__PROBLEM STATEMENT__. The following data has a line with "ver-up job, ensuring" and a line with "are Arsenal always". Write out exactly those lines and all the lines between them.

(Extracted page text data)

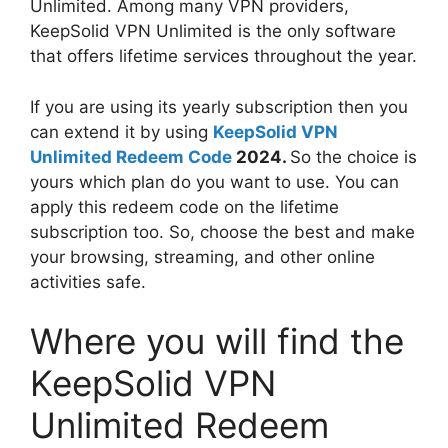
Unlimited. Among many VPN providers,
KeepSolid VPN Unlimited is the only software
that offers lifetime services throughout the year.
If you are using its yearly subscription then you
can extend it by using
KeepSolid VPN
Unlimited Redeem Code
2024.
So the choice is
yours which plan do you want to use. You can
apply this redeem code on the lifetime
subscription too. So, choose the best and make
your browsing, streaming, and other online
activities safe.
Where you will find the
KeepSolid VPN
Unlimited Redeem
---
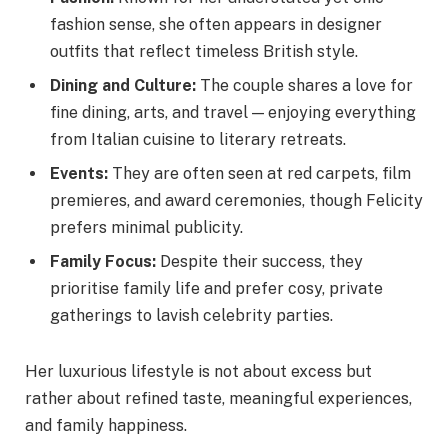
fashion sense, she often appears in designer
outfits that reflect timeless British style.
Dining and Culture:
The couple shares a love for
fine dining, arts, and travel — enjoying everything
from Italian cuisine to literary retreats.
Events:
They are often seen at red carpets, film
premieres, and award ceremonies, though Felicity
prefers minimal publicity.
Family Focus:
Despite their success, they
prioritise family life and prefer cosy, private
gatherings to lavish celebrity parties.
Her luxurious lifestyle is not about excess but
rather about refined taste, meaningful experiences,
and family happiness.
==
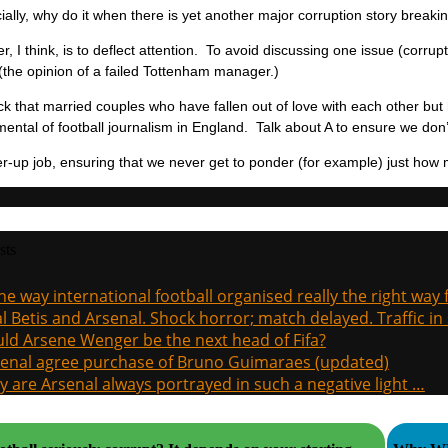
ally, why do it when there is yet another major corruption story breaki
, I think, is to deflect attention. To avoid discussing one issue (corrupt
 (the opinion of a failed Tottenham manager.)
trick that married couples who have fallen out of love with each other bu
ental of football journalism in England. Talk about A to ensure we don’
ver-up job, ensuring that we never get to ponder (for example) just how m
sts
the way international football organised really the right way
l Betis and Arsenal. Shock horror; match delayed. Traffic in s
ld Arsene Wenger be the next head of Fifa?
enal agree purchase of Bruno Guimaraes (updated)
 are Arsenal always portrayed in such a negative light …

__EXERCISE OUTPUT__.
ver-up job, ensuring that we never get to ponder (for example) just how m
sts
the way international football organised really the right way
l Betis and Arsenal. Shock horror; match delayed. Traffic in s
ld Arsene Wenger be the next head of Fifa?
enal agree purchase of Bruno Guimaraes (updated)
 are Arsenal always portrayed in such a negative light …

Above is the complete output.